Petitioners allegedly canceled the real estate contract by letter, due to their purported inability to obtain a mortgage. However, the sellers assert that the letter and the petitioners' subsequent actions did not terminate the contract but, instead, extended the time frame and altered the terms of the contract. In this light, the sellers maintain that when the petitioners failed to close on the new closing date, they forfeited their down payment.
Petitioners commenced this article 78 proceeding seeking to compel respondent Lobel, as an officer of the court, to pay to them the $60,000, which she had been holding in escrow. Petitioners also commenced a declaratory judgment action in Suffolk County and an action in New York County, alleging fraudulent inducement to enter into the real estate contract.
The IAS court dismissed the article 78 petition as to respondent sellers and stayed the proceeding as to respondent Lobel pending the resolution of the two related plenary actions commenced by petitioners.
The remedy of mandamus is an extraordinary remedy which lies only to compel the performance of purely ministerial acts where there is a clear right to the relief sought. (Spring Realty Co. v. New York City Loft Bd., 69 N.Y.2d 657, appeal dismissed 482 U.S. 911.) Accordingly, since the instant record reveals an obvious dispute as to whether the real estate contract was effectively canceled or was, instead, modified and as to whether petitioners' failure to close on the new date constituted a default under the contract, there is no clear right to the relief sought by petitioners.

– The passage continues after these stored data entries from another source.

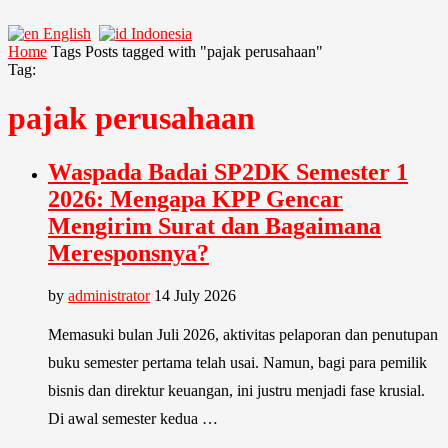
English
Indonesia
Home
Tags
Posts tagged with "pajak perusahaan"
Tag:
pajak perusahaan
Waspada Badai SP2DK Semester 1
2026: Mengapa KPP Gencar
Mengirim Surat dan Bagaimana
Meresponsnya?
by
administrator
14 July 2026
Memasuki bulan Juli 2026, aktivitas pelaporan dan penutupan
buku semester pertama telah usai. Namun, bagi para pemilik
bisnis dan direktur keuangan, ini justru menjadi fase krusial.
Di awal semester kedua …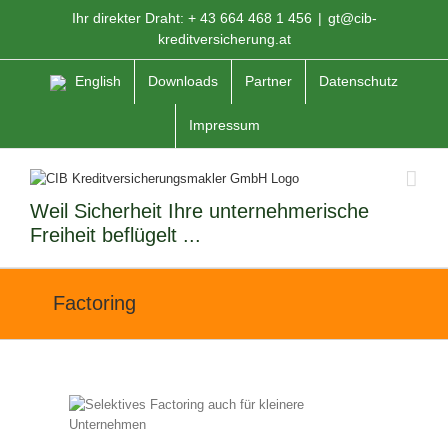
Zum
Ihr direkter Draht: + 43 664 468 1 456
|
gt@cib-
Inhalt
kreditversicherung.at
springen
English
Downloads
Partner
Datenschutz
Impressum
Weil Sicherheit Ihre unternehmerische
Freiheit beflügelt ...
Factoring
re
it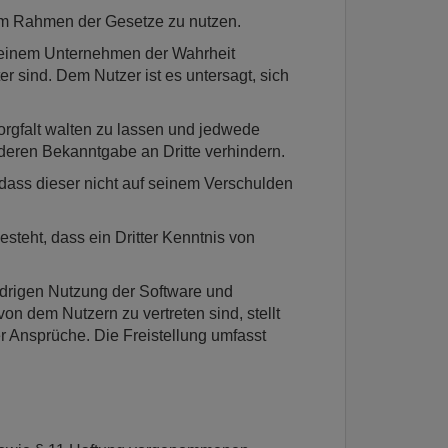
h im Rahmen der Gesetze zu nutzen.
d seinem Unternehmen der Wahrheit
er sind. Dem Nutzer ist es untersagt, sich
rgfalt walten zu lassen und jedwede
eren Bekanntgabe an Dritte verhindern.
, dass dieser nicht auf seinem Verschulden
steht, dass ein Dritter Kenntnis von
idrigen Nutzung der Software und
n dem Nutzern zu vertreten sind, stellt
r Ansprüche. Die Freistellung umfasst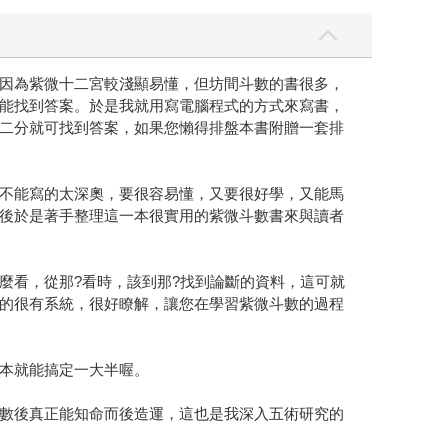
因為紫微十二宮較淺顯易懂，但坊間斗數的書很多，
能找到答案。於是我就用寫電腦程式的方式來寫書，
二分就可找到答案，如果您懶得排盤本書附贈一套排
不能寫的太深奧，要很容易懂，又要很好學，又能馬
後於是著手整理這一本很實用的紫微斗數書來與讀者
看，從那?看時，該到那?找到論斷的資料，這可就
的很有系統，很好瞭解，讓您在學習紫微斗數的過程
本就能搞定一大半喔。
數後真正能知命而後造運，這也是我深入五術研究的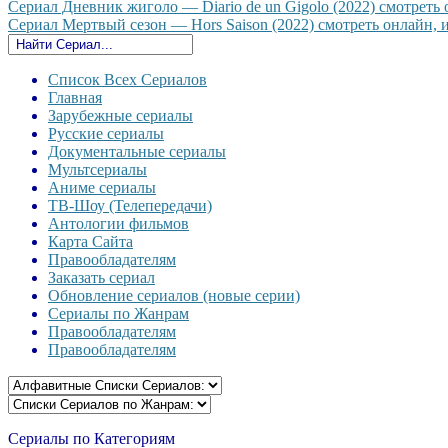
Сериал Дневник жиголо — Diario de un Gigolo (2022) смотреть о
Сериал Мертвый сезон — Hors Saison (2022) смотреть онлайн, и
Список Всех Сериалов
Главная
Зарубежные сериалы
Русские сериалы
Документальные сериалы
Мультсериалы
Аниме сериалы
ТВ-Шоу (Телепередачи)
Антологии фильмов
Карта Сайта
Правообладателям
Заказать сериал
Обновление сериалов (новые серии)
Сериалы по Жанрам
Правообладателям
Правообладателям
Сериалы по Категориям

The release of the money in escrow by respondent Lobel is certainly not a ministerial act at this point.
Moreover, as there are other available adequate remedies (as is clearly demonstrated by petitioners' commencement of the two plenary actions), this article 78 proceeding against the respondent sellers was inappropriate. (See, Matter of Corbeau Constr. Corp. v. Board of Educ., 32 A.D.2d 958.)
Concur — Kupferman, J.P., Sullivan, Carro and Smith, JJ.